What I Talk About When I Talk About Running was an interesting memoir about running and writing from novelist Haruki Murakami.
Bird by Bird: Some Instructions on Writing and Life by Anne Lamott and Born To Run: A Hidden Tribe, Superathletes, and the Greatest Race the World Has Never Seen by Christopher McDougall and Murakami in the Afterword wrote of his intent...
"I see this book as a kind of memoir. Not something as grand as a personal history, but calling it an essay collection is a bit forced. Through the act of writing I wanted to sort out what kind of life I've led, both as a novelist and as an ordinary person. I so think I can write something substantial."

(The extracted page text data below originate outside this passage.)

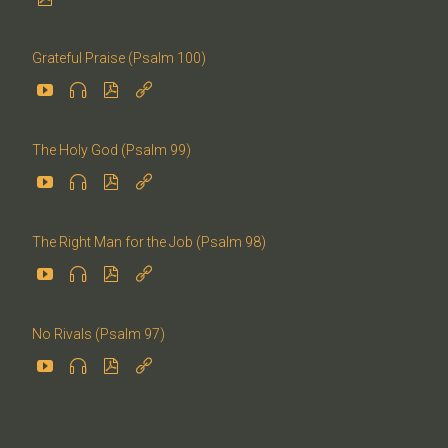
Grateful Praise (Psalm 100)




The Holy God (Psalm 99)




The Right Man for the Job (Psalm 98)




No Rivals (Psalm 97)




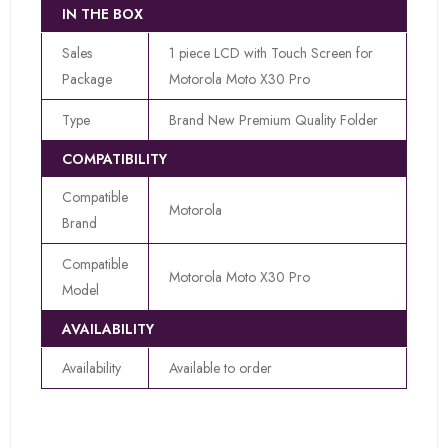
IN THE BOX
Sales
1 piece LCD with Touch Screen for
Package
Motorola Moto X30 Pro
Type
Brand New Premium Quality Folder
COMPATIBILITY
Compatible
Motorola
Brand
Compatible
Motorola Moto X30 Pro
Model
AVAILABILITY
Availability
Available to order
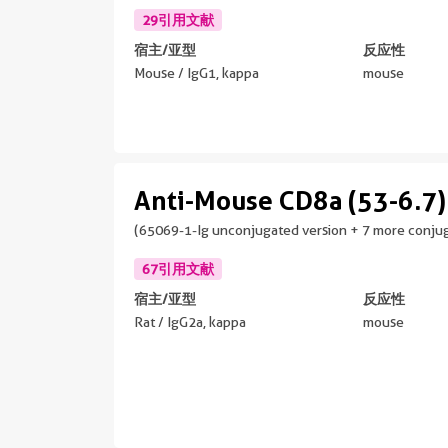
29引用文献
宿主/亚型
反应性
Mouse / IgG1, kappa
mouse
Anti-Mouse CD8a (53-6.7)
(65069-1-Ig unconjugated version + 7 more conjug
67引用文献
宿主/亚型
反应性
Rat / IgG2a, kappa
mouse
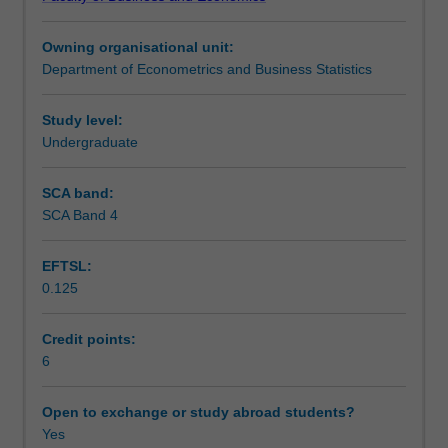
of
Teaching approach
relationships
Owning organisational unit:
between
Department of Econometrics and Business Statistics
variables.
Assessment
The
approach
Study level:
is
Undergraduate
Scheduled and non-scheduled teaching activities
based
on
SCA band:
linear
SCA Band 4
Workload requirements
regression
theory
EFTSL:
and
0.125
emphasises
Learning resources
applied
analysis
Credit points:
of
6
cross-
sectional
Open to exchange or study abroad students?
and
Yes
time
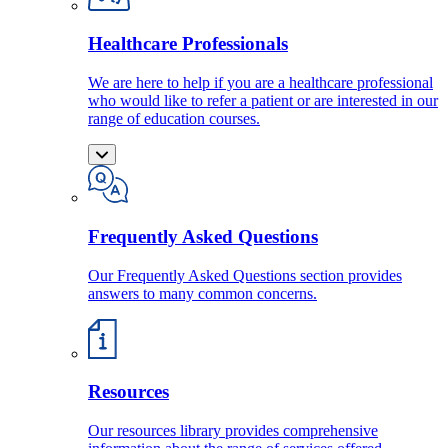
Healthcare Professionals
We are here to help if you are a healthcare professional
who would like to refer a patient or are interested in our
range of education courses.
Frequently Asked Questions
Our Frequently Asked Questions section provides
answers to many common concerns.
Resources
Our resources library provides comprehensive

Murakami's book is a sort if reminiscence on being a writer and a runner, and how the two pursuits enable each other, with him first becoming a runner as a way to keep fit while being a writer. He also describes how his work put into running had parallels with work put into writing.

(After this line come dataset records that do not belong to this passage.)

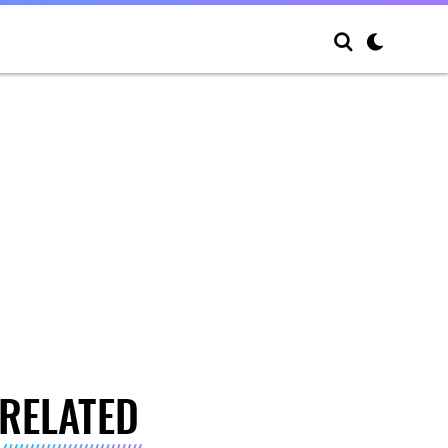
RELATED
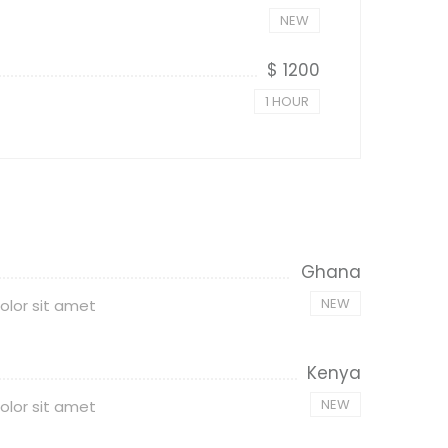
NEW
$ 1200
1 HOUR
Ghana
NEW
olor sit amet
Kenya
NEW
olor sit amet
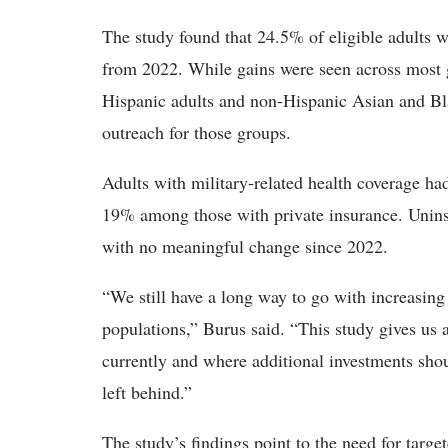
The study found that 24.5% of eligible adults w
from 2022. While gains were seen across most
Hispanic adults and non-Hispanic Asian and Blac
outreach for those groups.
Adults with military-related health coverage ha
19% among those with private insurance. Uninsu
with no meaningful change since 2022.
“We still have a long way to go with increasing
populations,” Burus said. “This study gives us
currently and where additional investments shou
left behind.”
The study’s findings point to the need for tar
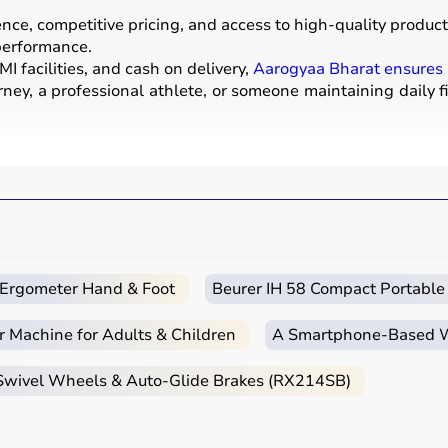
e, competitive pricing, and access to high-quality products
 performance.
I facilities, and cash on delivery,
Aarogyaa Bharat ensures
ney, a professional athlete, or someone maintaining daily f
ear used for physical activities, exercise routines, and prof
ells
, barbells,
treadmills
,
resistance bands
, and
exercise
a mats
.
strength, endurance, flexibility, and overall fitness levels.
nd training centers.
c Ergometer Hand & Foot
Beurer IH 58 Compact Portable
r Machine for Adults & Children
A Smartphone‑Based Wi
itness goals, level of experience, and type of activity.
 Swivel Wheels & Auto-Glide Brakes (RX214SB)
ga mats
,
resistance bands
, or light
dumbbells
, while advan
urability, and safety features.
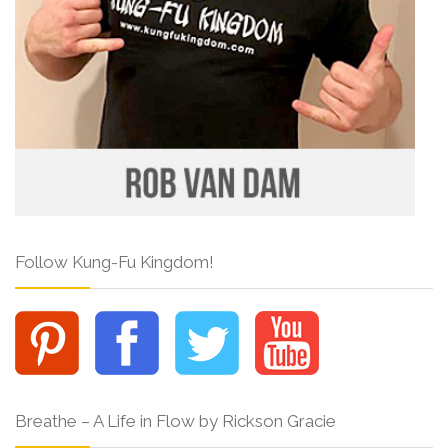
Follow Kung-Fu Kingdom!
Breathe – A Life in Flow by Rickson Gracie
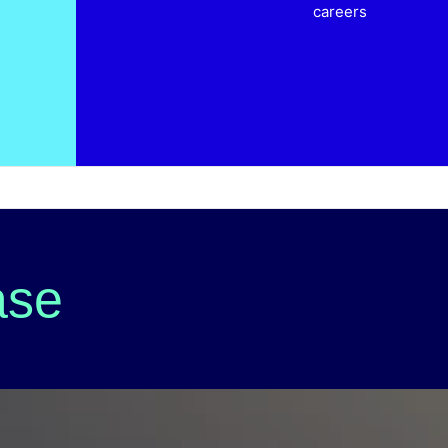
careers
ase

About running, he wrote of how pain is inherent, but suffering is optional and the benefits to getting the body to do something it didn't know it could do. In terms of schedule, he noted running roughly 6 days a week and not taking too off in a row. Related to this, he makes the point that it's been good for him that he's had to run to stay thin, as people who don't gain weight easily don't have as much impetus to get in shape overall. Murakami also mentioned the social benefit of running for him being a shared experience with those who he runs with in races or simply sees frequently on the trail.
About writing, Murakami covered that when he was young, he had the idea that he wanted to write a novel and finished the book one year between spring and fall, sent it in to a literary magazine's new writers contest and then forgot about it. The next spring he received a call saying he made the contest short list and his book won and was published in the summer. At this time he was managing a bar and continued to do so while writing and publishing his second novel. He then sold the business to write full-time with the idea that if it didn't work out after two years, he could always go back to running a bar again, but published his third novel A Wild Sheep Chase and continued his career as a full-time writer.

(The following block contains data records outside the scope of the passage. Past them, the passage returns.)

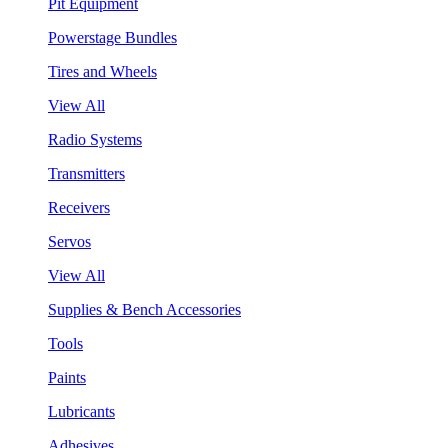
Pit Equipment
Powerstage Bundles
Tires and Wheels
View All
Radio Systems
Transmitters
Receivers
Servos
View All
Supplies & Bench Accessories
Tools
Paints
Lubricants
Adhesives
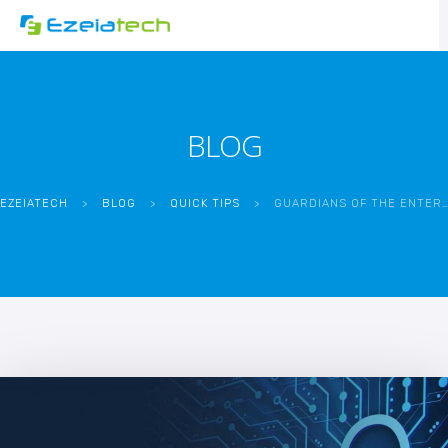
BLOG
EZEIATECH
>
BLOG
>
QUICK TIPS
>
GUARDIANS OF THE ENTERPRISE: THE CRITICAL ROLE OF APPLICATION SECURITY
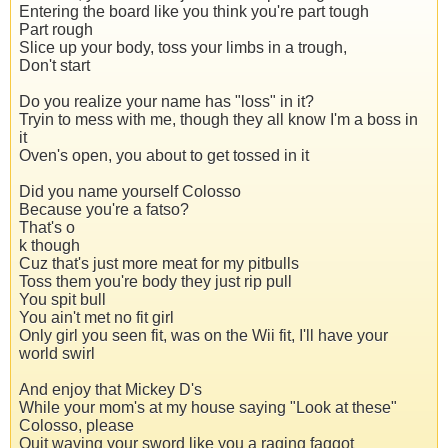
Entering the board like you think you're part tough
Part rough
Slice up your body, toss your limbs in a trough,
Don't start
Do you realize your name has "loss" in it?
Tryin to mess with me, though they all know I'm a boss in
it
Oven's open, you about to get tossed in it
Did you name yourself Colosso
Because you're a fatso?
That's o
k though
Cuz that's just more meat for my pitbulls
Toss them you're body they just rip pull
You spit bull
You ain't met no fit girl
Only girl you seen fit, was on the Wii fit, I'll have your
world swirl
And enjoy that Mickey D's
While your mom's at my house saying "Look at these"
Colosso, please
Quit waving your sword like you a raging faggot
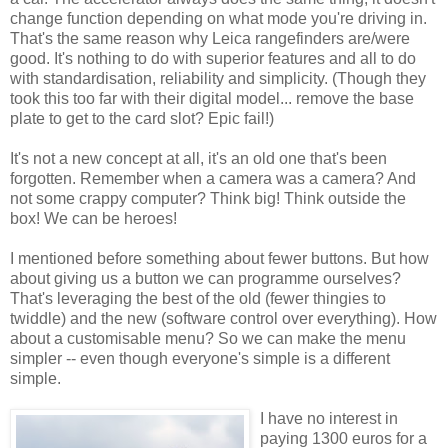
change function depending on what mode you're driving in.
That's the same reason why Leica rangefinders are/were
good. It's nothing to do with superior features and all to do
with standardisation, reliability and simplicity. (Though they
took this too far with their digital model... remove the base
plate to get to the card slot? Epic fail!)
It's not a new concept at all, it's an old one that's been
forgotten. Remember when a camera was a camera? And
not some crappy computer? Think big! Think outside the
box! We can be heroes!
I mentioned before something about fewer buttons. But how
about giving us a button we can programme ourselves?
That's leveraging the best of the old (fewer thingies to
twiddle) and the new (software control over everything). How
about a customisable menu? So we can make the menu
simpler -- even though everyone's simple is a different
simple.
I have no interest in
paying 1300 euros for a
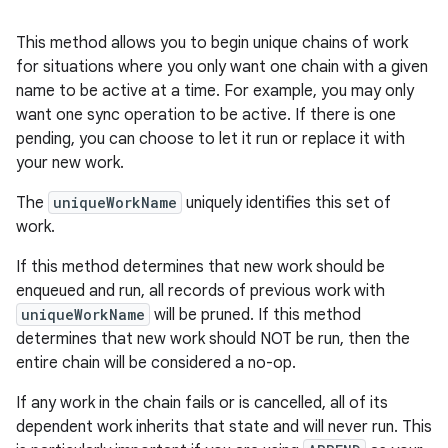
s.rendering
This method allows you to begin unique chains of work
for situations where you only want one chain with a given
name to be active at a time. For example, you may only
want one sync operation to be active. If there is one
pending, you can choose to let it run or replace it with
your new work.
The
uniqueWorkName
uniquely identifies this set of
work.
If this method determines that new work should be
enqueued and run, all records of previous work with
uniqueWorkName
will be pruned. If this method
determines that new work should NOT be run, then the
entire chain will be considered a no-op.
If any work in the chain fails or is cancelled, all of its
dependent work inherits that state and will never run. This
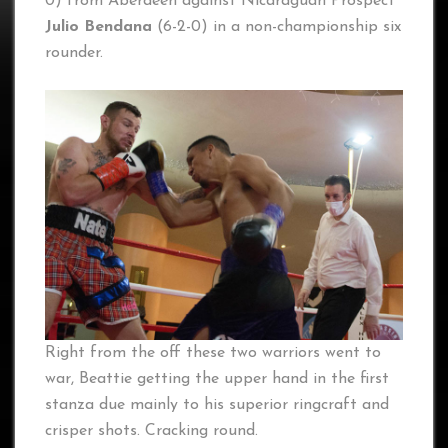
0) from Aberdeen against Nicaraguan Prospect
Julio Bendana
(6-2-0) in a non-championship six
rounder.
Right from the off these two warriors went to
war, Beattie getting the upper hand in the first
stanza due mainly to his superior ringcraft and
crisper shots. Cracking round.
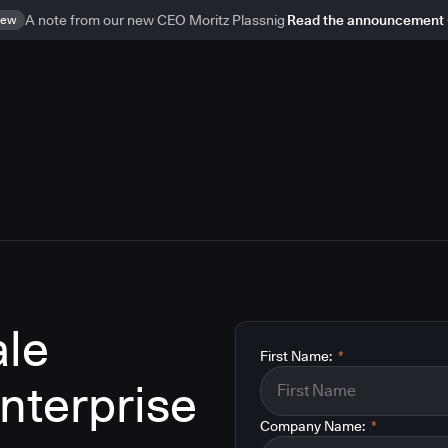
ew
A note from our new CEO Moritz Plassnig
Read the announcement
le
First Name:
*
enterprise
Company Name:
*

Just as Murakami had a schedule for running he also had a schedule for writing, which while he still ran the bar involved writing late at night and then when writing full-time had him going to sleep early and then waking up early to write when he could be most productive. Murakami notes in the book his view of becoming a great novelist requiring talent, focus and endurance... with the first of these being something that can't necessarily be taught, but the second and third both things that can definitely be developed, and make up at least to an extent for any shortcoming in natural talent (with late-blooming writers often people whose focus and endurance paid off for them). Related to this idea of putting in work (just as being a runner requires), he describes the process of writing a novel as being a kind of manual labor.
I haven't previously seen any of Murakami's novels, but would say this really a solid book for anyone interested in either writing or running.